Disclosure of Invention
The invention can be aimed at various spherical oleaginous microorganisms, such as algae and yeast, which are the biggest difference from filamentous fungi in the process of solvent extraction in that the filamentous fungi are very easy to settle and filter in the solvent extraction process, and the spherical microorganisms have lower density and smaller cell particles due to the oil content, so that the spherical microorganisms are difficult to remove by the same method. In some small-scale embodiments, although bacterial residues can be separated from a mixture with a solvent through a centrifuge, different bacterial bodies need to be searched for different centrifugation processes, and explosion-proof centrifugal equipment is needed after the treatment capacity is increased to an industrial level, and obviously, the explosion-proof centrifugal equipment of the industrial level needs high cost investment, the first purpose of the invention is to provide a grease extraction method which is simple in process and suitable for industrialization, and the grease extraction method comprises the following steps: after physically breaking the wall of the dry thalli, adding an extraction solvent to obtain a suspension, adding water to mix, and settling to obtain a supernatant; the water amount is 0.5-2 times of the dry bacterial mass.
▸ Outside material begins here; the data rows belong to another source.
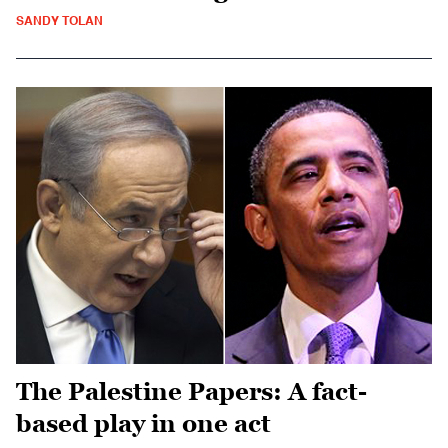
SANDY TOLAN
The Palestine Papers: A fact-
based play in one act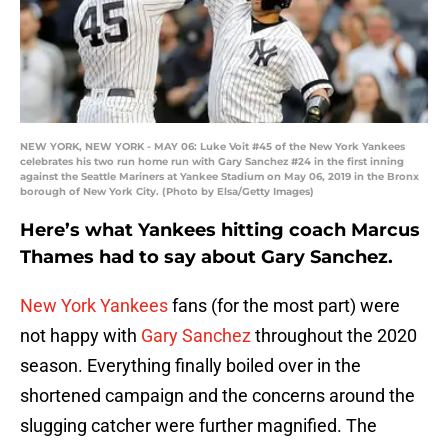
NEW YORK, NEW YORK - MAY 06: Luke Voit #45 of the New York Yankees
celebrates his two run home run with Gary Sanchez #24 in the first inning
against the Seattle Mariners at Yankee Stadium on May 06, 2019 in the Bronx
borough of New York City. (Photo by Elsa/Getty Images)
Here’s what Yankees hitting coach Marcus
Thames had to say about Gary Sanchez.
New York Yankees
fans (for the most part) were
not happy with
Gary Sanchez
throughout the 2020
season. Everything finally boiled over in the
shortened campaign and the concerns around the
slugging catcher were further magnified. The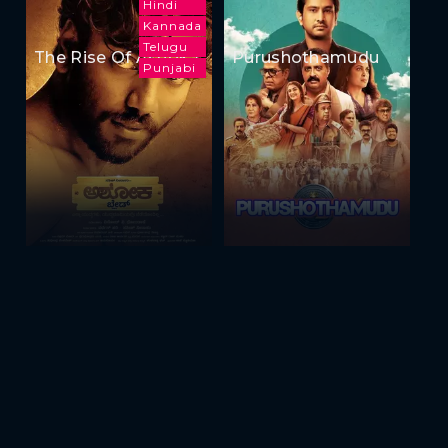
Hindi
Kannada
Telugu
The Rise Of Ashoka
Purushothamudu
Punjabi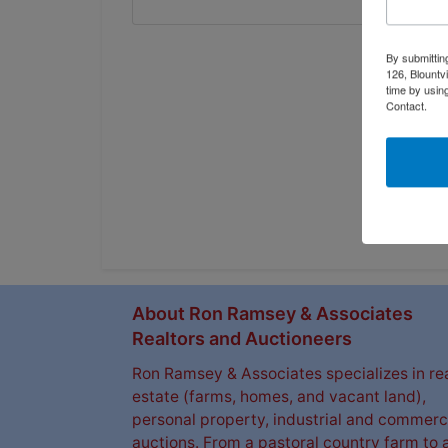
By submittin
126, Blountv
time by usin
Contact.
About Ron Ramsey & Associates
Realtors and Auctioneers
Ron Ramsey & Associates specializes in re
estate (farms, homes, and vacant land),
personal property, industrial and commerc
auctions. From a pastoral country farm to 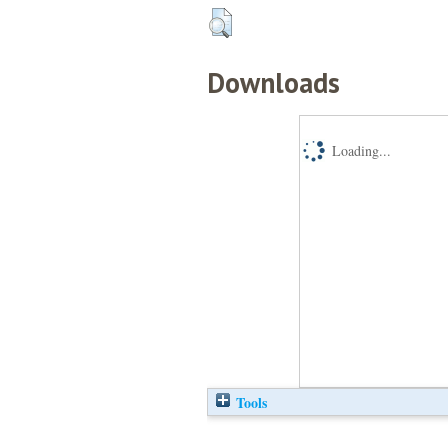
Downloads
Loading...
Tools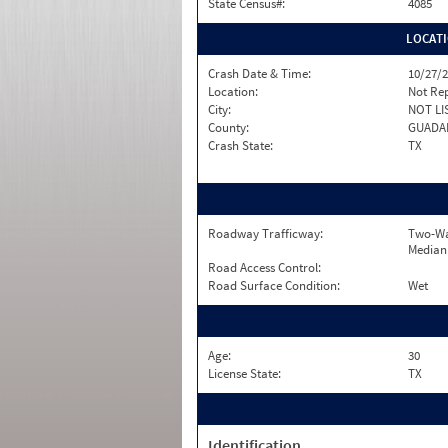
State Census#:
4085
LOCAT
Crash Date & Time:
10/27/2
Location:
Not Re
City:
NOT LI
County:
GUADA
Crash State:
TX
Roadway Trafficway:
Two-Wa
Median
Road Access Control:
Road Surface Condition:
Wet
Age:
30
License State:
TX
Identification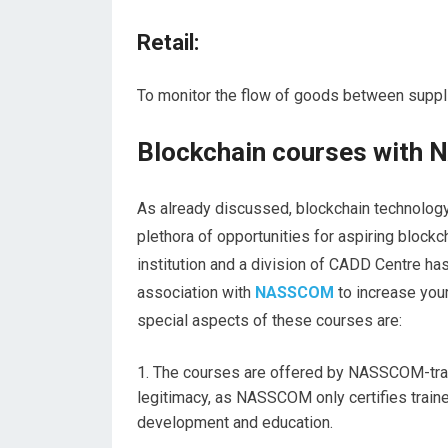
Retail:
To monitor the flow of goods between suppli
Blockchain courses with 
As already discussed, blockchain technology f
plethora of opportunities for aspiring blockch
institution and a division of CADD Centre h
association with
NASSCOM
to increase your
special aspects of these courses are:
The courses are offered by NASSCOM-train
legitimacy, as NASSCOM only certifies train
development and education.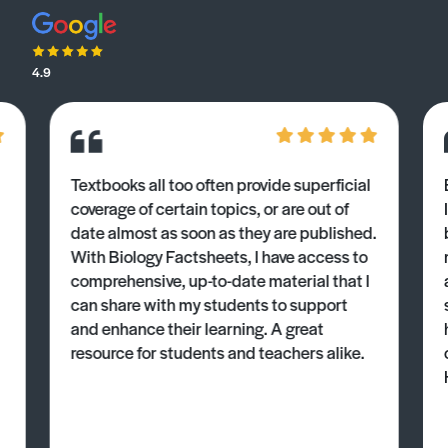
4.9
Textbooks all too often provide superficial
coverage of certain topics, or are out of
date almost as soon as they are published.
With Biology Factsheets, I have access to
comprehensive, up-to-date material that I
can share with my students to support
and enhance their learning. A great
resource for students and teachers alike.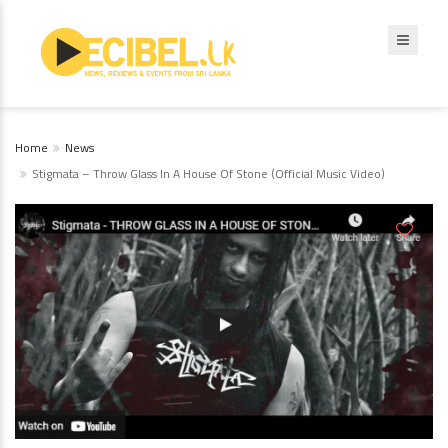
Home
News
Stigmata – Throw Glass In A House Of Stone (Official Music Video)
The oil obtained by the oil extraction method can well give consideration to peroxide value, anisole, impurity content and phospholipid content. In the extraction method, the core invention is that after dry thalli is physically broken, an extraction solvent is added into the wall to form suspension, and then water with the mass of 0.5 to 2 times of that of the dry thalli is added into the suspension for mixing.
In one embodiment of the invention, the amount of water is a core point of the invention, and the amount added is small, difficult to settle, difficult to separate, excessive, long in settling time and difficult to dehydrate in the later stages. The amount of water added is preferably 0.5 to 1 time the mass of the dry cell.
In the embodiment of the present application, it is preferable that the dry cell is physically broken until the cell disruption rate reaches 95% or more. The wall breaking may be performed using physical methods known in the art, for example, using various methods such as ultra-micro pulverizing methods in the application of CN202010421634.X previously filed by the present inventors, the wall breaking rate may be increased to 99%.
In a specific embodiment of the present invention, the mixing time after adding water is preferably 30min to 2h. In the "sedimentation" step of the present invention: the sedimentation time after mixing with water is preferably not less than 0.5h. The sedimentation temperature is preferably 45 to 50 ℃. The sedimentation pressure is preferably 0.1 to 0.2Mpa.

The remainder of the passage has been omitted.